Questo genere di esperimenti sembrava aver dimostrato che gli animali privati di una parte consistente delle nuove cellule nervose ippocampali, conserva una normale capacità di apprendimento; tuttavia, la prosecuzione della sperimentazione ha evidenziato i limiti di questi roditori.

I ratti trattati con MAM da Tracey Shors e i suoi collaboratori, avevano notevoli difficoltà ad apprendere compiti solo un po’ più complessi; in particolare, non riuscivano ad imparare l’anticipazione dello stimolo in una prova classica di condizionamento dell’ammiccamento (500 millisecond trace eyeblink conditioning task). La Shors ha rilevato che le prove prive di un particolare sforzo non costituivano un problema per gli animali trattati in modo da invalidarne la neurogenesi cerebrale, ma quando era richiesta una sorta di “operazione cognitiva” le povere bestiole apparivano del tutto incapaci. Ad esempio, i roditori avevano problemi nel rendersi conto che un suono precedeva sempre di 500 millisecondi uno stimolo erogato sulla loro palpebra  (Tracey J. Shors, Saving New Brain Cells. Scientific American 300 (3), 40-49, 2009).

Questi esiti sperimentali hanno indotto i ricercatori della Rutgers University a ritenere che l’importanza delle cellule generate quotidianamente nell’ippocampo adulto è ristretta ad una particolare categoria di apprendimenti accomunati, a quanto pare, dalla necessità di un intervento cognitivo attivo[3].

Se esaminiamo questi risultati in un quadro biologico più generale, possiamo facilmente spiegarli in una chiave evoluzionistica. In un animale, la cosiddetta funzione psichica di base attuale ha un ruolo fondamentale, in quanto sintetizza processi cognitivi di tipo attentivo-percettivo con risposte emozionali (fight or flight), in relazione allo stato interno (neurovegetativo, neuroendocrino, ecc.) ed alle condizioni ambientali (presenza o assenza di cibo, partner sessuale, pericoli, ecc.). Dall’efficace sintesi adattativa di tutti gli automatismi di base, operata da questa funzione, dipende la vita stessa dell’animale, perciò appare altamente improbabile che la gestione di apprendimenti basati solo su queste risposte automatiche semplici, possa fondarsi su nuove cellule e non su reti consolidate in milioni di anni di evoluzione. E’ dunque plausibile che le abilità più semplici, messe alla prova negli esperimenti precedentemente citati, non richiedano l’intervento dei neuroblasti del giro dentato.

 

[continua]

 

Le note di recensione che trattano argomenti collegati alla neurogenesi sono numerose e interessanti: si invitano i visitatori a leggerle, cercandole nell’elenco delle nostre “Note e Notizie”. La bozza di questo testo è stata resa in buon italiano dalla dottoressa Isabella Floriani.

 

Nicole Cardon

BM&L-Aprile 2009

www.brainmindlife.org

 

[Tipologia del testo: AGGIORNAMENTO]

 

 

 

 



[1] Da frazioni di secondo a pochi secondi.

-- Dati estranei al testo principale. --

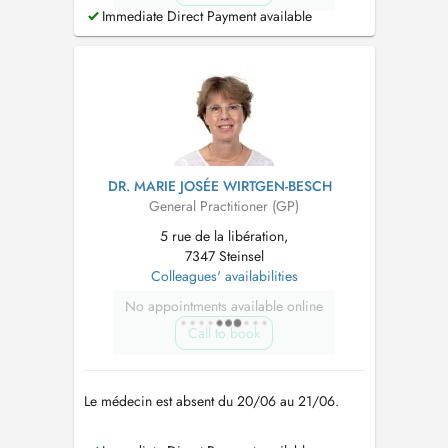
Immediate Direct Payment available
DR. MARIE JOSÉE WIRTGEN-BESCH
General Practitioner (GP)
5 rue de la libération,
7347 Steinsel
Colleagues' availabilities
No appointments available online
Call to book
Le médecin est absent du 20/06 au 21/06.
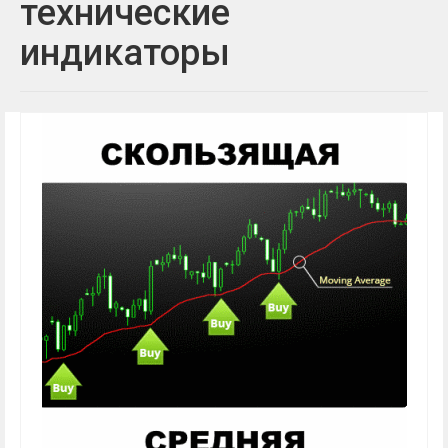
технические
индикаторы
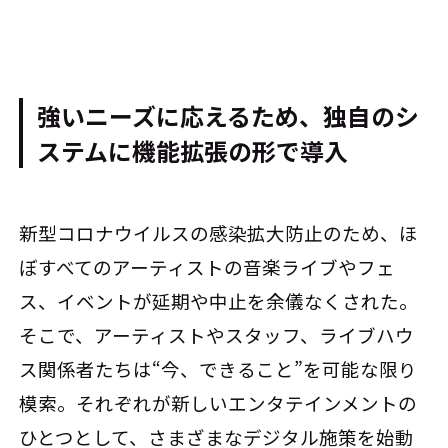
強いニーズに応えるため、独自のシ
ステムに機能拡張の形で導入
新型コロナウイルスの感染拡大防止のため、ほ
ぼすべてのアーティストの音楽ライブやフェ
ス、イベントが延期や中止を余儀なくされた。
そこで、アーティストやスタッフ、ライブハウ
ス関係者たちは“今、できること”を可能な限り
模索。それぞれが新しいエンタテインメントの
ひとつとして、さまざまなデジタル施策を始動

[2] Naturalmente la domanda è da intendersi nel contesto qui delineato; per quanto riguarda un’accezione più generale, si rinvia alla già citata nota: Note e Notizie 21-02-09 Come i nuovi neuroni influenzano la codifica della memoria.

[3] L’espressione “intervento cognitivo attivo”, come la precedente,  “operazione cognitiva”, sono dell’autrice della nota, la Shors ed altri ricercatori si limitano a parlare di “cognitive effort”.